All lines holding the word "Linguistics" are to be copied from the records beneath.

── Information shown ──

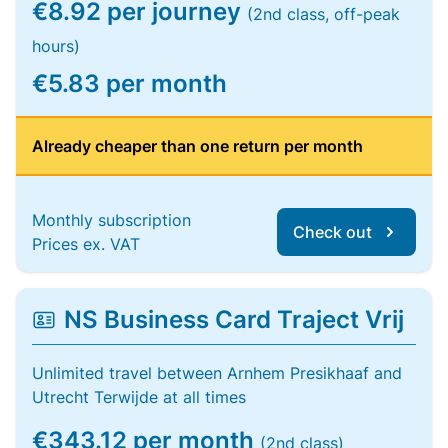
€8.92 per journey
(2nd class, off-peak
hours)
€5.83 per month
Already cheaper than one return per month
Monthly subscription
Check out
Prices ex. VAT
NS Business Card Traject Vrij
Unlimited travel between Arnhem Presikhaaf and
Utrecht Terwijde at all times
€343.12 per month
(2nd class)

───
── Information shown ──

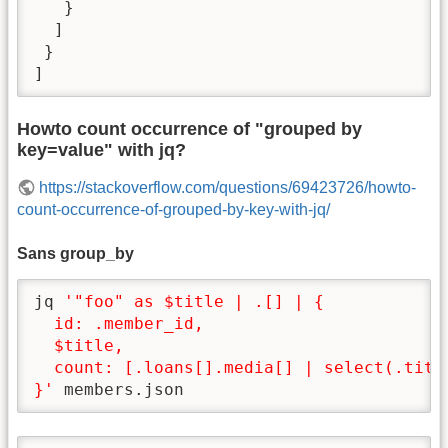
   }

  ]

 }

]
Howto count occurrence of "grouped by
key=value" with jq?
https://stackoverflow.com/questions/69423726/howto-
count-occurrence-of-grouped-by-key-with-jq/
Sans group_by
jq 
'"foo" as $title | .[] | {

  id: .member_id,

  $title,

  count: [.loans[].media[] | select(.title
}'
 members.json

───
── Information shown ──

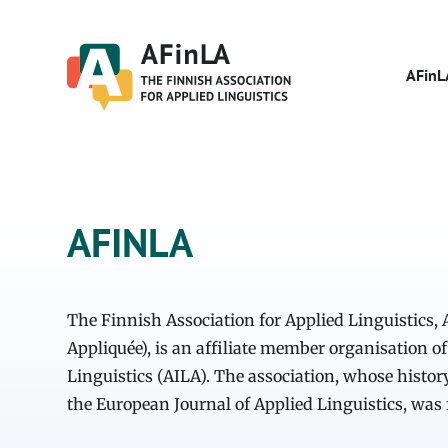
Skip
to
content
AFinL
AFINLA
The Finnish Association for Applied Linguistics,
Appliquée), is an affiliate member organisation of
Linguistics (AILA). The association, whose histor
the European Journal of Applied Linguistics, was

───

▸ **Output of the exercise**
The Finnish Association for Applied Linguistics,
Linguistics (AILA). The association, whose histor
the European Journal of Applied Linguistics, was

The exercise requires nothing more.